On Monday June 14, he was arraigned, but the charges were dropped four days later on June 18.
“He was transferred to Nairobi for further investigations and was later produced at the Kahawa Law Courts, where the officers sought for more time to conclude their investigations,” Fauziya said.
On June 28, she said that ATPU dropped all the charges levelled against her brother, with the court issuing orders that he be released without conditions.
But on the fateful day when he was released, “after a final exit interview with ATPU officers,” he went missing.
The agreement according to Fauziya was that he would be picked from the ATPU offices in Nairobi by his mother while in the company of his lawyer.
But on arrival, “my mum was told that he was released about 30 minutes ago.”
“Why didn’t he wait for us or even call, as he would every time, he got a chance?” she wondered.
His phones were however left with the ATPU officers for further interrogation, but he was to collect them on July 2. He never did.
The family efforts to get evidence that he was indeed released has hit a dead end, after the ATPU said they had deleted the CCTV footage of him leaving their premises.
This was after the family made an application in High Court, demanding that the ATPU produce “him dead or alive.”
The only evidence that he left the premises according to Fauziya is an Occurrence Book (OB) number.
“We are not convinced. They should tell us where our brother is,” she said. “I just want to know my brother is fine.”
At the point of this interview, her aged mother was too shaken to even utter a word.
On June 29, a Nyeri businessman was abducted by four men in broad daylight. He is yet to be found.
His wife Cecilia Wamaitha said the abductors were ‘bold’ and did not fear the people who witnessed the incident.
“Our entire family is worried. We are very worried,” she told Shahidi News.
In February, 2021, declassified United Kingdom documents put the ATPU on spot, for allegedly being involved in rendition of terror suspects and other human rights abuses.
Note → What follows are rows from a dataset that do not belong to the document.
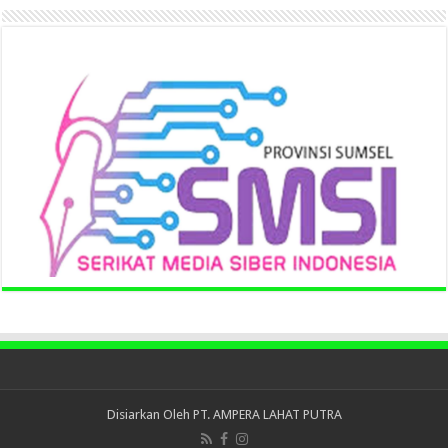
Disiarkan Oleh
PT. AMPERA LAHAT PUTRA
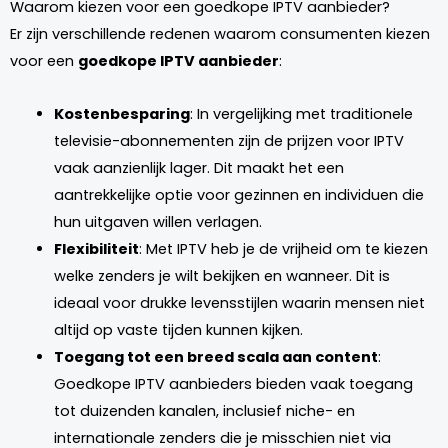
Waarom kiezen voor een goedkope IPTV aanbieder?
Er zijn verschillende redenen waarom consumenten kiezen
voor een
goedkope IPTV aanbieder
:
Kostenbesparing
: In vergelijking met traditionele
televisie-abonnementen zijn de prijzen voor IPTV
vaak aanzienlijk lager. Dit maakt het een
aantrekkelijke optie voor gezinnen en individuen die
hun uitgaven willen verlagen.
Flexibiliteit
: Met IPTV heb je de vrijheid om te kiezen
welke zenders je wilt bekijken en wanneer. Dit is
ideaal voor drukke levensstijlen waarin mensen niet
altijd op vaste tijden kunnen kijken.
Toegang tot een breed scala aan content
:
Goedkope IPTV aanbieders bieden vaak toegang
tot duizenden kanalen, inclusief niche- en
internationale zenders die je misschien niet via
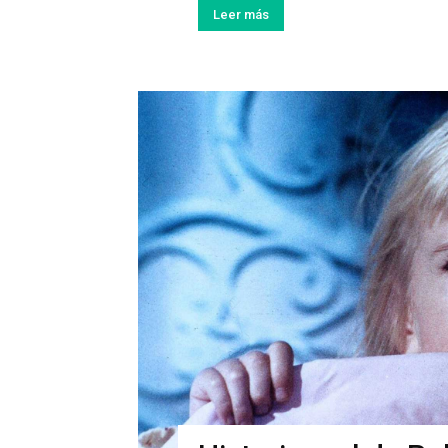
Leer más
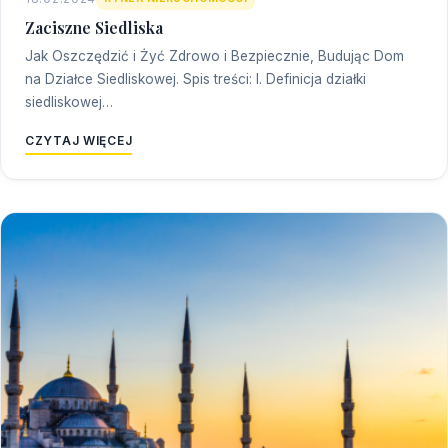
Zaciszne Siedliska
Jak Oszczędzić i Żyć Zdrowo i Bezpiecznie, Budując Dom
na Działce Siedliskowej. Spis treści: I. Definicja działki
siedliskowej…
CZYTAJ WIĘCEJ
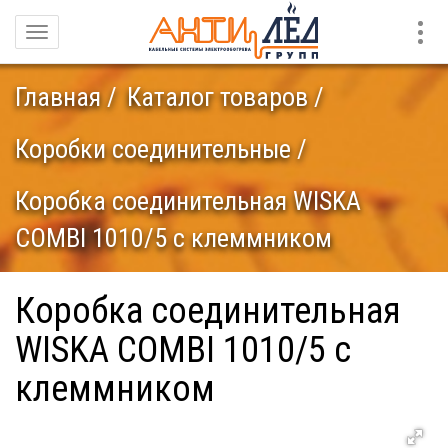
Конт
Навигация
Главная
Каталог товаров
Коробки соединительные
Коробка соединительная WISKA
COMBI 1010/5 с клеммником
Коробка соединительная
WISKA COMBI 1010/5 с
клеммником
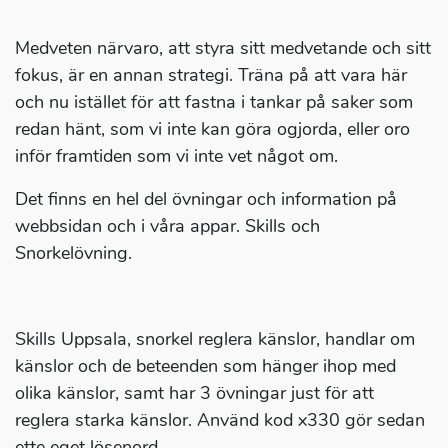
Medveten närvaro, att styra sitt medvetande och sitt
fokus, är en annan strategi. Träna på att vara här
och nu istället för att fastna i tankar på saker som
redan hänt, som vi inte kan göra ogjorda, eller oro
inför framtiden som vi inte vet något om.
Det finns en hel del övningar och information på
webbsidan och i våra appar. Skills och
Snorkelövning.
Skills Uppsala, snorkel reglera känslor, handlar om
känslor och de beteenden som hänger ihop med
olika känslor, samt har 3 övningar just för att
reglera starka känslor. Använd kod x330 gör sedan
ette eget lösenord.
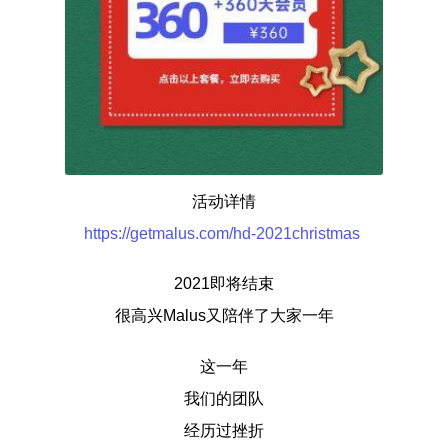
活动详情
https://getmalus.com/hd-2021christmas
2021即将结束
很高兴Malus又陪伴了大家一年
这一年
我们的团队
经历过挫折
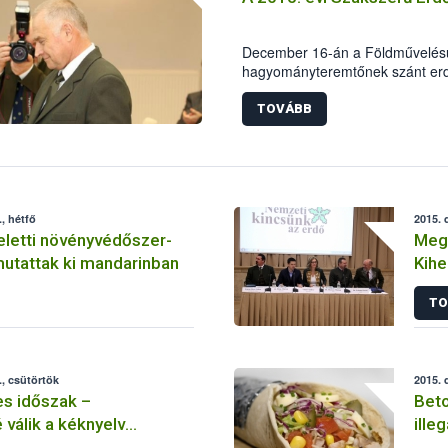
kiemelt figyelmet fordít a term
megfelelőségének ellenőrzésére
December 16-án a Földművelésügy
hagyományteremtőnek szánt erd
keretében került sor a „Szaksze
TOVÁBB
, hétfő
2015. 
eletti növényvédőszer-
Mega
aradékot mutattak ki mandarinban
Kihe
TO
, csütörtök
2015. 
s időszak –
Beto
válik a kéknyelv
ille
fogékony állatok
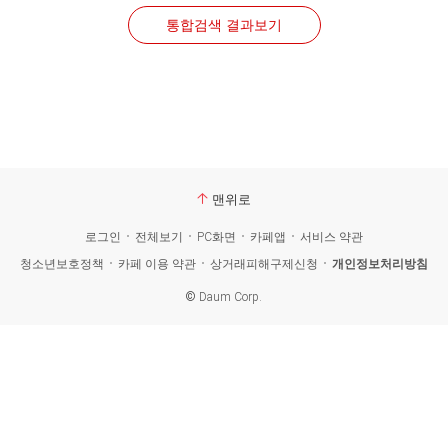
통합검색 결과보기
맨위로
로그인
전체보기
PC화면
카페앱
서비스 약관
청소년보호정책
카페 이용 약관
상거래피해구제신청
개인정보처리방침
©
Daum Corp.
카
페
검
색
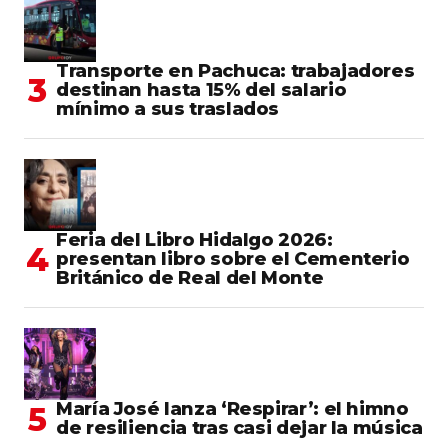
Transporte en Pachuca: trabajadores
destinan hasta 15% del salario
mínimo a sus traslados
Feria del Libro Hidalgo 2026:
presentan libro sobre el Cementerio
Británico de Real del Monte
María José lanza ‘Respirar’: el himno
de resiliencia tras casi dejar la música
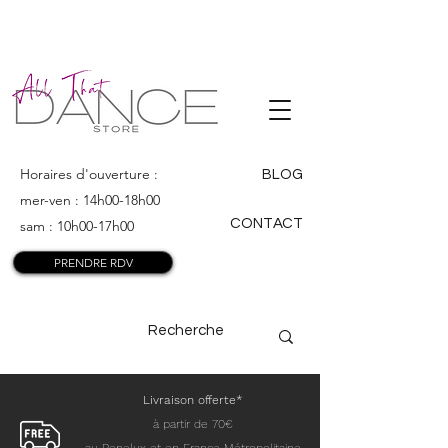
ALL THAT
DANCE
Horaires d'ouverture :
BLOG
mer-ven : 14h00-18h00
CONTACT
sam : 10h00-17h00
PRENDRE RDV
Livraison offerte*
à partir de 70€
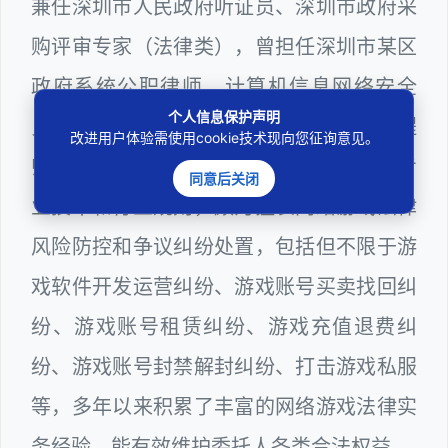
兼任深圳市人民政府听证员、深圳市政府采
购评审专家（法律类），曾担任深圳市某区
政府系统公职律师、计算机信息网络安全
个人信息保护声明
员、WEB前端开发和WEB服务器维护工程
改进用户体验需使用cookie技术现向您征询意见。
师多年，十分熟悉网络游戏领域涉及到的专
同意后关闭
业技术和行业规则，颇为擅长网络游戏法律
风险防控和争议纠纷处置，包括但不限于游
戏软件开发运营纠纷、游戏账号买卖找回纠
纷、游戏账号租赁纠纷、游戏充值退费纠
纷、游戏账号封禁解封纠纷、打击游戏私服
等，多年以来积累了丰富的网络游戏法律实
务经验，能有效维护委托人各类合法权益。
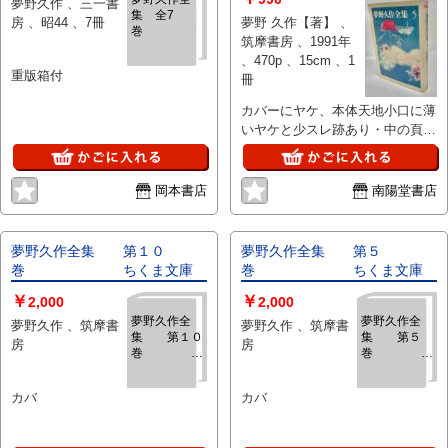
夢野久作 、三一書
集 全7
房 、昭44 、7冊
夢野 久作【著】 、
巻
筑摩書房 、1991年
、470p 、15cm 、1
重版箱付
冊
カバーにヤケ、本体天地小口に薄
いヤケと少スレ跡あり・中の頁は
状態良好です
岡本書店
南陽堂書店
夢野久作全集 第１０
夢野久作全集 第５
巻 ちくま文庫
巻 ちくま文庫
￥
￥
2,000
2,000
夢野久作全
夢野久作全
夢野久作 、筑摩書
夢野久作 、筑摩書
集 第１０
集 第５
房
房
巻
ちくま文庫
ちくま文庫
カバ
カバ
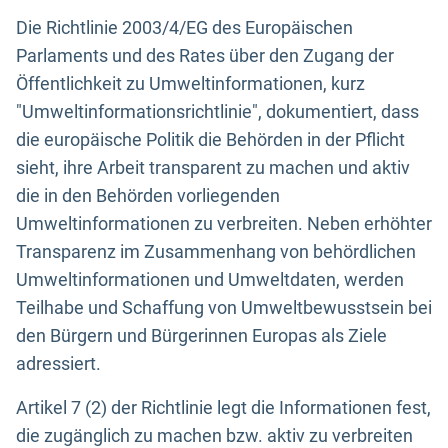
Die Richtlinie 2003/4/EG des Europäischen
Parlaments und des Rates über den Zugang der
Öffentlichkeit zu Umweltinformationen, kurz
"Umweltinformationsrichtlinie", dokumentiert, dass
die europäische Politik die Behörden in der Pflicht
sieht, ihre Arbeit transparent zu machen und aktiv
die in den Behörden vorliegenden
Umweltinformationen zu verbreiten. Neben erhöhter
Transparenz im Zusammenhang von behördlichen
Umweltinformationen und Umweltdaten, werden
Teilhabe und Schaffung von Umweltbewusstsein bei
den Bürgern und Bürgerinnen Europas als Ziele
adressiert.
Artikel 7 (2) der Richtlinie legt die Informationen fest,
die zugänglich zu machen bzw. aktiv zu verbreiten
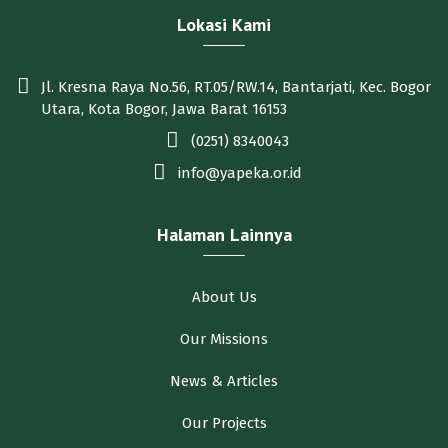
Lokasi Kami
Jl. Kresna Raya No.56, RT.05/RW.14, Bantarjati, Kec. Bogor
Utara, Kota Bogor, Jawa Barat 16153
(0251) 8340043
info@yapeka.or.id
Halaman Lainnya
About Us
Our Missions
News & Articles
Our Projects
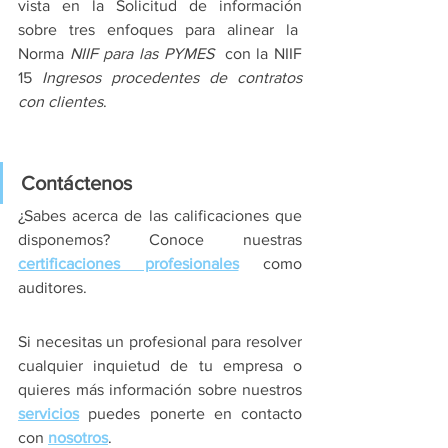
vista en la Solicitud de información 
sobre tres enfoques para alinear la  
Norma 
NIIF para las PYMES 
 con la NIIF 
15 
Ingresos procedentes de contratos 
con clientes
. 
Contáctenos
¿Sabes acerca de las calificaciones que 
disponemos? Conoce nuestras 
certificaciones profesionales
como 
auditores.
Si necesitas un profesional para resolver 
cualquier inquietud de tu empresa o 
quieres más información sobre nuestros 
servicios
 puedes ponerte en contacto 
con 
nosotros
.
“They are fully aware of their criminal culpability so they move in under the cover of darkness, or in disguise, so that their identity is not known… in essence they operate like a criminal gang,” Kenyan public interest lawyer Willis Otieno explained during an interview with the UK publication that did the exposé.
“So it is difficult to pinpoint exactly which officers were in charge of that particular operation.”
The National Police Headquarters denied all the claims.